あのクラウシェラが頼んだのよ! 託したのよ!
ここで一緒に……まだゲームが始まってすらいないのに破滅してどうするのよ!
涙が流れた感覚が頬を濡らす。
あれ?
クラウシェラの感覚はいつも感じている。この中に入ってから、もうずっとそう。
だけどあたし自身は?
何も無い。上も下もない不思議な感覚はあるけど、ただそれだけ。
熱い、寒い、嬉しい、楽しい、辛い、悲しい、痛い、満腹、空腹……感覚は全てクラウシェラと共有してきた。
じゃあ、この涙の感覚は?
自然と、左頬に手をやる。
確かに泣いている。
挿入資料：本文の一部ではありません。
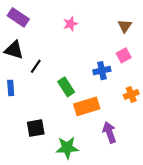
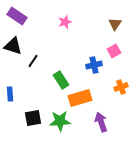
blue rectangle: (11, 88) -> (10, 94), moved
green star: (67, 148) -> (60, 121), moved

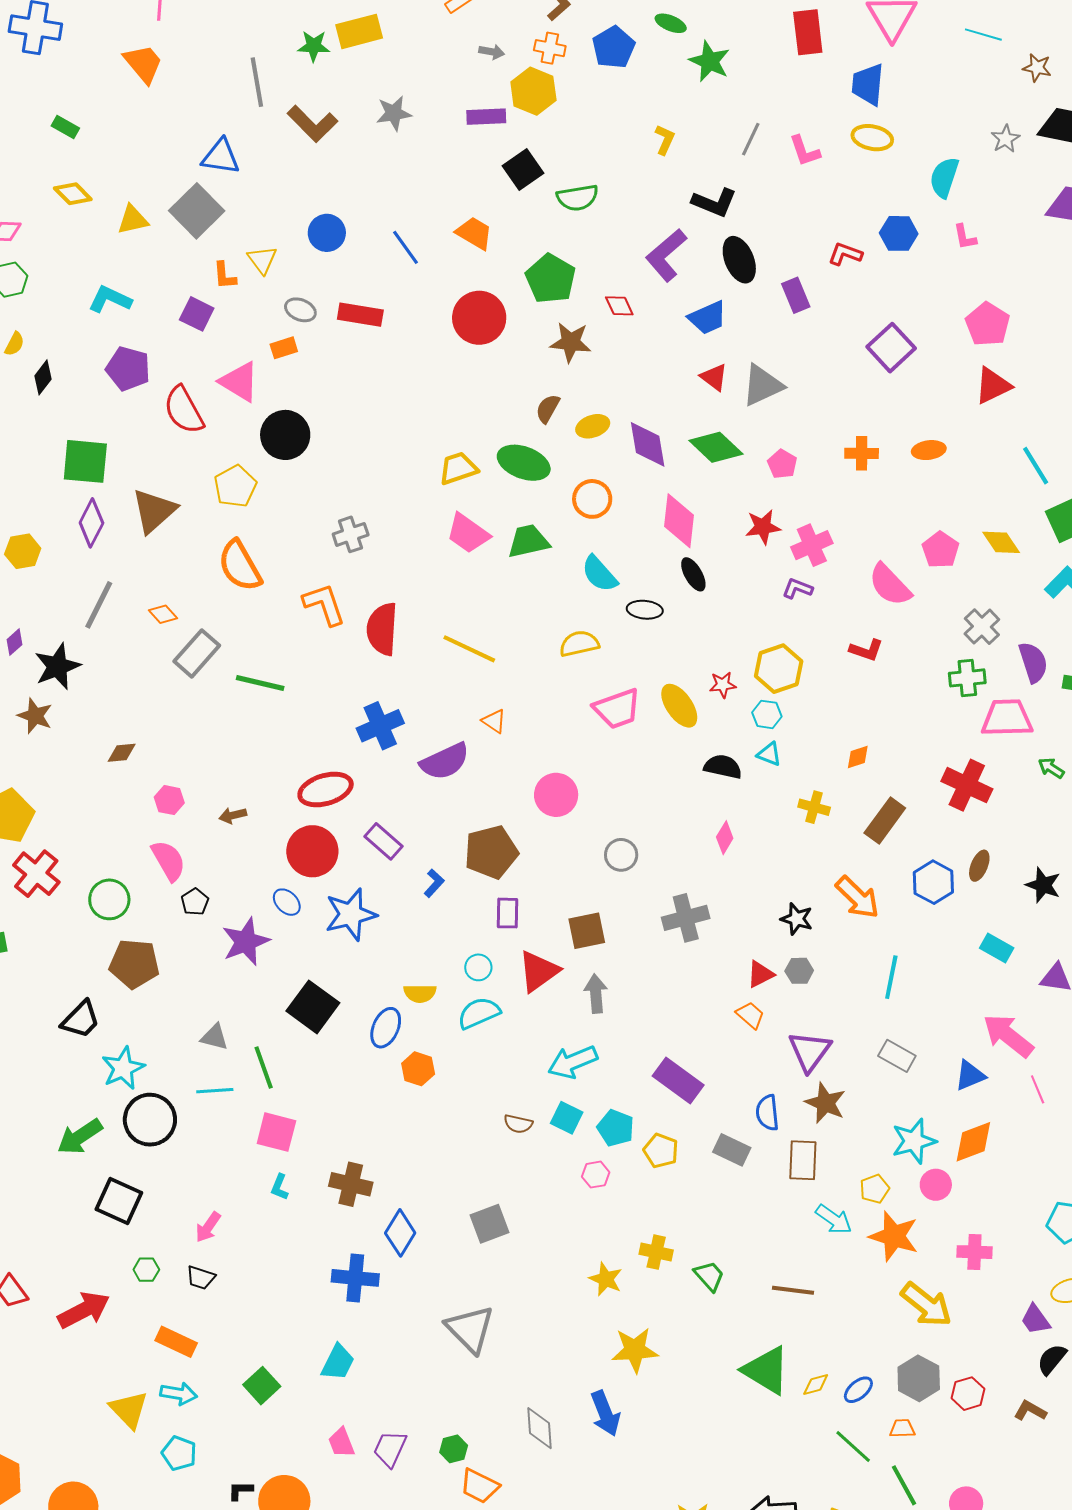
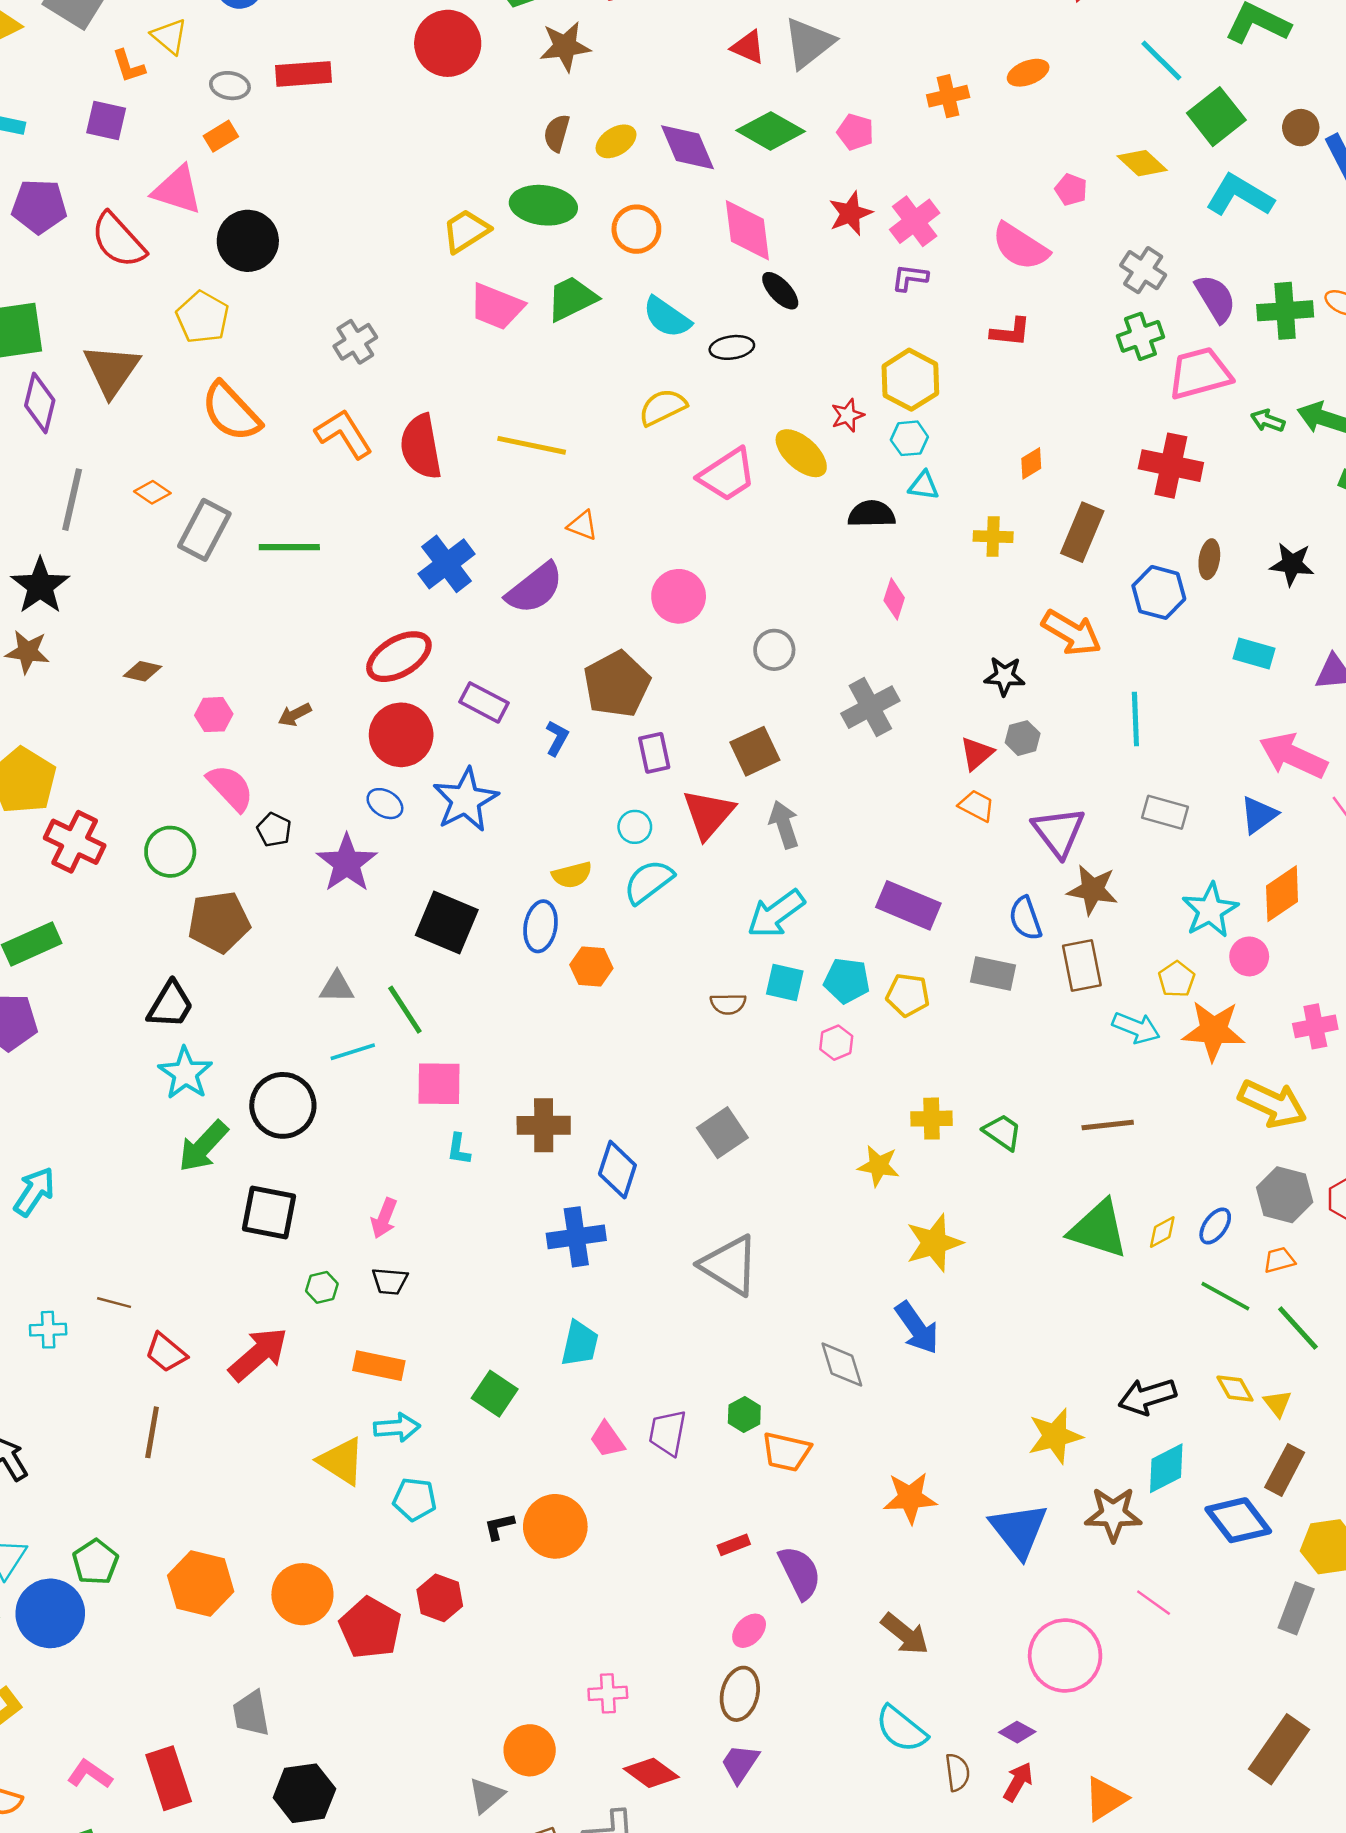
pink pentagon: (940, 550) -> (1071, 190), size x0.7
brown diamond: (122, 753) -> (143, 671), turned 32
cyan star: (123, 1068) -> (185, 1073), moved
左目からだけ涙が出ている。
なんで? というより、この手は?
「クラウシェラ様!」
はっとなって上を向く。
斧を持って慎重に迫ってくる兵士。それがもう目の前にいる。
これは誰の視点?
いつもの曖昧な視界じゃない。
ハッキリと分かる、リアルな人間の視点。
こちらが頭を上げて事で、兵士がたじろいた。
斧を振りかぶったまま、数歩後ろに下がる。
「何をしているんだ!」
「早くやっちまえ!」
「お、おう。分かっているよ」
また一歩踏み出してくる。
何が出来る?
彼女が剣術を習っていた時の感覚はある。だけど、肝心の
ならもう一つは?
あれはクラウシェラ独自の物。彼女が出している時も、あたしには何の感覚もない。
多分あれは彼女が生まれもって手に入れていた力。あたしには、根本的に理解できないんだわ。
でもそんな泣き言を言ってどうなるのよ!
公爵家の血に住まう邪竜。古の誰か、遠い先祖が武力と言葉で従わせた力。常に彼女を守る存在。
だったらここで何とかしなさいよ!
ゲームであたしをあれだけ苦しめたのよ!
こんな状態で発動しないで、何のために存在して――痛!
左目が痛い。
何かに刺された……違う、逆。何かが抜けていく感覚。
咄嗟に抑えるが、指の間から漏れていく黒い霧。これは!?
「お、おい」
「ま、待ってくれ。出てる! あれが出ているぞ!」
「カルツギ様!」
「あ、アイテムは動いている。発動しているんだ。問題はない。ええ、それはこけおどしだ。そもそもそれは単なるき……り……」
左目の色素が抜けていくかのように様に流れ出た黒い霧。
それは間違いなく、誰が見ても竜の姿を取っていた。
だが違う。クラウシェラが操るのは無数の竜。蛇の様に胴が長く、見ようによっては龍だろう。
しかし今現れたのは、クラウシェラの体を包み込むような巨体。
見た目は同じ霧や靄といった様子だが、形自体は中条陽々路が普段イメージする、ファンタジー世界に登場する竜そのものであった。